Но про окорок не сказала больше ни слова.
Поезд в Мешков отходил в четыре утра. Всю ночь Джон прослушал часы, которые висели в деревянной коробке и были с подсветкой: маятник бухал, как никогда, о стенки коробки, — где ж тут глаза сомкнешь. Гаврик же под боком спал сладко и даже не слышал, как всю ночь за дальним лесом проносились скорые поезда. Было сухо во рту, от жары, что ли, и все время хотелось пить, словно после селедки, или выйти во двор, на свежесть. Еле дождался он положенной к дороге минуты и, одеваясь потеплее, думал о себе в третьем лице: куда это в такую рань спешит седой старик и торопит за собой мальчика, будто самого себя маленького?

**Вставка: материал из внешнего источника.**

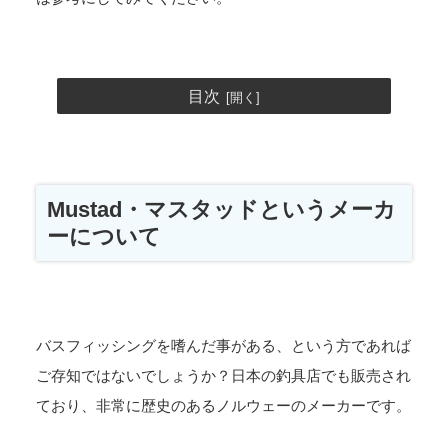
目次
Mustad・マスタッドというメーカ
ーについて
バスフィッシングを嗜んだ事がある、という方であれば
ご存知ではないでしょうか？日本の釣具店でも販売され
ており、非常に歴史のあるノルウェーのメーカーです。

Наконец они вышли на воздух, уже по-весеннему терпкий, но еще морозный, и каждый понес свою ношу, стараясь не отставать один от другого. Гаврик, негодник, согласился только на то, чтобы не надевать противогаз, но не брать его совсем ни в какую не захотел. Пришлось уступить — в деда упрямый, молодец. И теперь он тянул поклажу, низко отвесив руку с сумкой. Хобот в нее не вместился и тащился следом, свисая, как засушенная змея.
В вагоне оказалось малолюдно — этот состав собирал рабочих из ближайших деревень и вез в Мешков на стекольный завод и фанерную фабрику. В купе, жестком и настывшем за ночь, кроме них, никого не оказалось.
«Что за люди, — думал Джон сонно, — ни на работу, ни с работы их не дождешься…»
— Дедуш, спишь? — толкнул под локоть Гаврик.
— Придремни и ты маленько.
— Расскажи сказку.
— А я и не знаю ни одной.
Внук недоверчиво засопел.
— Ну вот, где-то читал, слухай.
Не было у старика со старухой дров. «Сходи, старик, сруби дерево в лесу». Взял тот топор, пошел. К одному дереву примерится, к другому: молодых стволов старику жалко, могучее не перерубить ему, а старое в самый раз сгодится: и сучьев много, и ветром вот-вот завалит. Замахнулся, а дерево ему человеческим голосом: «Не руби меня, старче, я тебе помогу за это. Проси чего хочешь».
«Так вот, за дровами пришел. Дровишки поконча́лись».
«Ступай, будут вам со старухой дрова».
Вернулся старик, а во дворе дров тьма-тьмущая.
Старуха диву дается, что да как спрашивает.
Старик без утайки и выложил, как дело было.
«Во, дурак, — заругалась старуха. — Ступай обратно да попроси богатства».
Пошел старик к дереву, попросил богатства.
Зажили они как цари — ни нужды, ни горя, а старуха снова к деду прилаживается: «Помрем мы, старик, скоро. Сходи к дереву, попроси, чтобы сделало оно нас молодыми и сильными, чтоб все люди боялись».
Нечего старику делать, пошел просить, как велела старуха.
И превратило их дерево в медведей.
Джон замолчал, задумался.
— А дальше? — спросил Гаврик.
— А дальше: поживешь — узнаешь. Людьми быть, брат, лучше всего.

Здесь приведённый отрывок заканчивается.